◆ Dataset:
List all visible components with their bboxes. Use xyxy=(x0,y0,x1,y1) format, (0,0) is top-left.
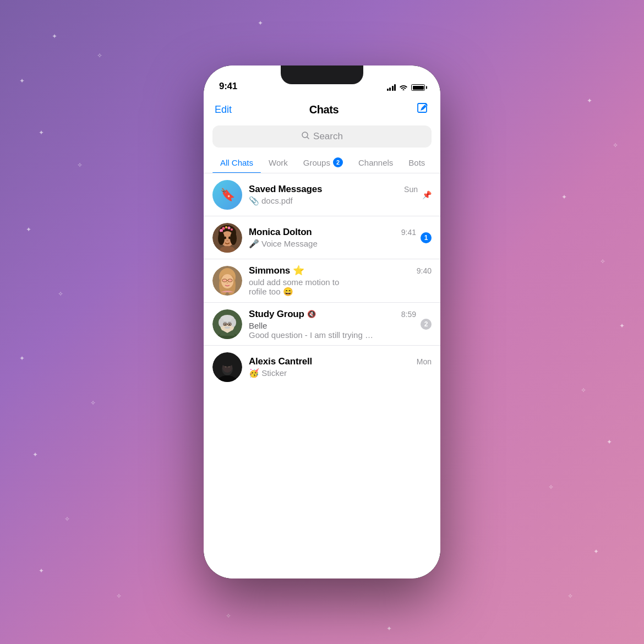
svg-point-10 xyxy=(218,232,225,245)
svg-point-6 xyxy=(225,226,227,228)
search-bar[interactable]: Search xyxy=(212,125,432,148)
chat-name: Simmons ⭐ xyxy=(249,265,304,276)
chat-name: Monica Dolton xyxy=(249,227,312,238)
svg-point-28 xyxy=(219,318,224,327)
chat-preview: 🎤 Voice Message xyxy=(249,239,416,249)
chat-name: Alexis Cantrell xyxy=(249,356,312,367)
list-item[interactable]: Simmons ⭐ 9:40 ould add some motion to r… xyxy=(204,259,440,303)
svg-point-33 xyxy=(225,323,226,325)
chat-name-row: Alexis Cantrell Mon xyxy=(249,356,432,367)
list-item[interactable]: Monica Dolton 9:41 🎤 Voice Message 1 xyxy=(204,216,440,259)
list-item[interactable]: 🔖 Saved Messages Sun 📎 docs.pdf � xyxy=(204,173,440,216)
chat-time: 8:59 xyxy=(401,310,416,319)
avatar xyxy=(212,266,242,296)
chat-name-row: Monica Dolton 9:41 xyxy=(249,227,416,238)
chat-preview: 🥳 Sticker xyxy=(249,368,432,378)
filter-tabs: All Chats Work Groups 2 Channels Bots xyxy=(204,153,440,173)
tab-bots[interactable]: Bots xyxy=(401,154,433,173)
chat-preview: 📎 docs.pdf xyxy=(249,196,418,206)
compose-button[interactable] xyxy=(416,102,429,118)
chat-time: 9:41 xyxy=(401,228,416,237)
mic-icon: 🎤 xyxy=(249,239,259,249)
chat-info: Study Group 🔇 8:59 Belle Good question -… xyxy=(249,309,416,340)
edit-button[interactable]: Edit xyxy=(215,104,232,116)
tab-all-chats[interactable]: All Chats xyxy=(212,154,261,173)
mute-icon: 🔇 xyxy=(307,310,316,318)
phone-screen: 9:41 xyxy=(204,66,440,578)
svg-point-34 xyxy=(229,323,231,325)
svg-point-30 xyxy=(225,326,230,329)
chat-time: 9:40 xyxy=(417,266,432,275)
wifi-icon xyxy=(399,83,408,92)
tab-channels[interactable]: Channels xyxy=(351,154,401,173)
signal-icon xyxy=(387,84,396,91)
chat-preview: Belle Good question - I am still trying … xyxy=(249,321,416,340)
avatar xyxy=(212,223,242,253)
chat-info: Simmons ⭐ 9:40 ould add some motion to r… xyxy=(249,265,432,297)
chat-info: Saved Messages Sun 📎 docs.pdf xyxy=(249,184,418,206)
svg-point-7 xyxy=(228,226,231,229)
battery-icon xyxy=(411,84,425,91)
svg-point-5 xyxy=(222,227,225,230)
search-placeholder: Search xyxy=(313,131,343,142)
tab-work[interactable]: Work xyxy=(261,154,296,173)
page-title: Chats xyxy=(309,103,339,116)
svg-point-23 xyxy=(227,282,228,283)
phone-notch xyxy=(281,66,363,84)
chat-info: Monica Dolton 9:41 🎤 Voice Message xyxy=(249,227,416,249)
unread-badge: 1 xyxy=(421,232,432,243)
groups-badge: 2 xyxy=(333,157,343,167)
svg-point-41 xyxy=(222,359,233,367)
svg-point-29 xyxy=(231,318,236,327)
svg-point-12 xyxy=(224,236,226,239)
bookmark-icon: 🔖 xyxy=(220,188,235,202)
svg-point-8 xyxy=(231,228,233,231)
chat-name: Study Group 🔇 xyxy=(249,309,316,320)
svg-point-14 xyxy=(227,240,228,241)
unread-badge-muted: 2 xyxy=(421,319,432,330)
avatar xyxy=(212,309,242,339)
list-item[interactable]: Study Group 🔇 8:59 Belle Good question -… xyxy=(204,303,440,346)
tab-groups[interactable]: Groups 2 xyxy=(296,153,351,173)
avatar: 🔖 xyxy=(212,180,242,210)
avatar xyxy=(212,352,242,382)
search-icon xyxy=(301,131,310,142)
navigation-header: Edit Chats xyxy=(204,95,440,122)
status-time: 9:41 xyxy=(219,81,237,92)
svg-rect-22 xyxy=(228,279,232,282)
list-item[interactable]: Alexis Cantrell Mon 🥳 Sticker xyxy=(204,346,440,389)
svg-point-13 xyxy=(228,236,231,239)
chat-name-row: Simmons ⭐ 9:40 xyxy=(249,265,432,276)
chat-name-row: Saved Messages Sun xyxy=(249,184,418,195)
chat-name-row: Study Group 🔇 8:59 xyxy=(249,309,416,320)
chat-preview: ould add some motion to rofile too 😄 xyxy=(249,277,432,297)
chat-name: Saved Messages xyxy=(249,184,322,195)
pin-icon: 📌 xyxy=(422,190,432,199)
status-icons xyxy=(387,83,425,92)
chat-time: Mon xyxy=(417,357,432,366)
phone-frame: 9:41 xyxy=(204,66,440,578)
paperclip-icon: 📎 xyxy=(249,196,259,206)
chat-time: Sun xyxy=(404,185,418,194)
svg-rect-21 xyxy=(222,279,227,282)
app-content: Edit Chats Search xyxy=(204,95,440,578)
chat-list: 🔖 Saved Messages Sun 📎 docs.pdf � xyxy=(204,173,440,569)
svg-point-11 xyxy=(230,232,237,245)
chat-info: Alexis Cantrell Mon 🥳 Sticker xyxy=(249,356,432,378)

◆ Exercise goal:
All entries should be restated word for word; no images belong in the copy.

◆ Result of this exercise:
List all visible components with their bboxes. Use xyxy=(x0,y0,x1,y1) format, (0,0) is top-left.
svg-point-10 xyxy=(218,232,225,245)
svg-point-6 xyxy=(225,226,227,228)
search-bar[interactable]: Search xyxy=(212,125,432,148)
chat-name: Simmons ⭐ xyxy=(249,265,304,276)
chat-name: Monica Dolton xyxy=(249,227,312,238)
svg-point-28 xyxy=(219,318,224,327)
chat-preview: 🎤 Voice Message xyxy=(249,239,416,249)
chat-name: Alexis Cantrell xyxy=(249,356,312,367)
list-item[interactable]: Simmons ⭐ 9:40 ould add some motion to r… xyxy=(204,259,440,303)
svg-point-33 xyxy=(225,323,226,325)
chat-name-row: Alexis Cantrell Mon xyxy=(249,356,432,367)
list-item[interactable]: Monica Dolton 9:41 🎤 Voice Message 1 xyxy=(204,216,440,259)
list-item[interactable]: 🔖 Saved Messages Sun 📎 docs.pdf � xyxy=(204,173,440,216)
chat-time: 8:59 xyxy=(401,310,416,319)
avatar xyxy=(212,266,242,296)
chat-name-row: Monica Dolton 9:41 xyxy=(249,227,416,238)
chat-preview: 🥳 Sticker xyxy=(249,368,432,378)
filter-tabs: All Chats Work Groups 2 Channels Bots xyxy=(204,153,440,173)
tab-bots[interactable]: Bots xyxy=(401,154,433,173)
chat-preview: 📎 docs.pdf xyxy=(249,196,418,206)
compose-button[interactable] xyxy=(416,102,429,118)
chat-time: 9:41 xyxy=(401,228,416,237)
mic-icon: 🎤 xyxy=(249,239,259,249)
chat-info: Study Group 🔇 8:59 Belle Good question -… xyxy=(249,309,416,340)
edit-button[interactable]: Edit xyxy=(215,104,232,116)
tab-all-chats[interactable]: All Chats xyxy=(212,154,261,173)
mute-icon: 🔇 xyxy=(307,310,316,318)
phone-screen: 9:41 xyxy=(204,66,440,578)
svg-point-34 xyxy=(229,323,231,325)
svg-point-30 xyxy=(225,326,230,329)
chat-time: 9:40 xyxy=(417,266,432,275)
wifi-icon xyxy=(399,83,408,92)
tab-channels[interactable]: Channels xyxy=(351,154,401,173)
signal-icon xyxy=(387,84,396,91)
chat-preview: Belle Good question - I am still trying … xyxy=(249,321,416,340)
avatar xyxy=(212,223,242,253)
chat-info: Simmons ⭐ 9:40 ould add some motion to r… xyxy=(249,265,432,297)
chat-info: Saved Messages Sun 📎 docs.pdf xyxy=(249,184,418,206)
svg-point-7 xyxy=(228,226,231,229)
battery-icon xyxy=(411,84,425,91)
svg-point-5 xyxy=(222,227,225,230)
search-placeholder: Search xyxy=(313,131,343,142)
tab-work[interactable]: Work xyxy=(261,154,296,173)
page-title: Chats xyxy=(309,103,339,116)
svg-point-23 xyxy=(227,282,228,283)
phone-notch xyxy=(281,66,363,84)
chat-info: Monica Dolton 9:41 🎤 Voice Message xyxy=(249,227,416,249)
unread-badge: 1 xyxy=(421,232,432,243)
groups-badge: 2 xyxy=(333,157,343,167)
svg-point-41 xyxy=(222,359,233,367)
svg-point-29 xyxy=(231,318,236,327)
svg-point-12 xyxy=(224,236,226,239)
bookmark-icon: 🔖 xyxy=(220,188,235,202)
svg-point-8 xyxy=(231,228,233,231)
chat-name: Study Group 🔇 xyxy=(249,309,316,320)
svg-point-14 xyxy=(227,240,228,241)
unread-badge-muted: 2 xyxy=(421,319,432,330)
avatar xyxy=(212,309,242,339)
list-item[interactable]: Study Group 🔇 8:59 Belle Good question -… xyxy=(204,303,440,346)
tab-groups[interactable]: Groups 2 xyxy=(296,153,351,173)
avatar: 🔖 xyxy=(212,180,242,210)
avatar xyxy=(212,352,242,382)
search-icon xyxy=(301,131,310,142)
navigation-header: Edit Chats xyxy=(204,95,440,122)
status-time: 9:41 xyxy=(219,81,237,92)
svg-rect-22 xyxy=(228,279,232,282)
list-item[interactable]: Alexis Cantrell Mon 🥳 Sticker xyxy=(204,346,440,389)
svg-point-13 xyxy=(228,236,231,239)
chat-name-row: Simmons ⭐ 9:40 xyxy=(249,265,432,276)
chat-name-row: Saved Messages Sun xyxy=(249,184,418,195)
chat-name-row: Study Group 🔇 8:59 xyxy=(249,309,416,320)
chat-preview: ould add some motion to rofile too 😄 xyxy=(249,277,432,297)
chat-name: Saved Messages xyxy=(249,184,322,195)
pin-icon: 📌 xyxy=(422,190,432,199)
status-icons xyxy=(387,83,425,92)
chat-time: Mon xyxy=(417,357,432,366)
phone-frame: 9:41 xyxy=(204,66,440,578)
paperclip-icon: 📎 xyxy=(249,196,259,206)
chat-time: Sun xyxy=(404,185,418,194)
svg-rect-21 xyxy=(222,279,227,282)
app-content: Edit Chats Search xyxy=(204,95,440,578)
chat-list: 🔖 Saved Messages Sun 📎 docs.pdf � xyxy=(204,173,440,569)
svg-point-11 xyxy=(230,232,237,245)
chat-info: Alexis Cantrell Mon 🥳 Sticker xyxy=(249,356,432,378)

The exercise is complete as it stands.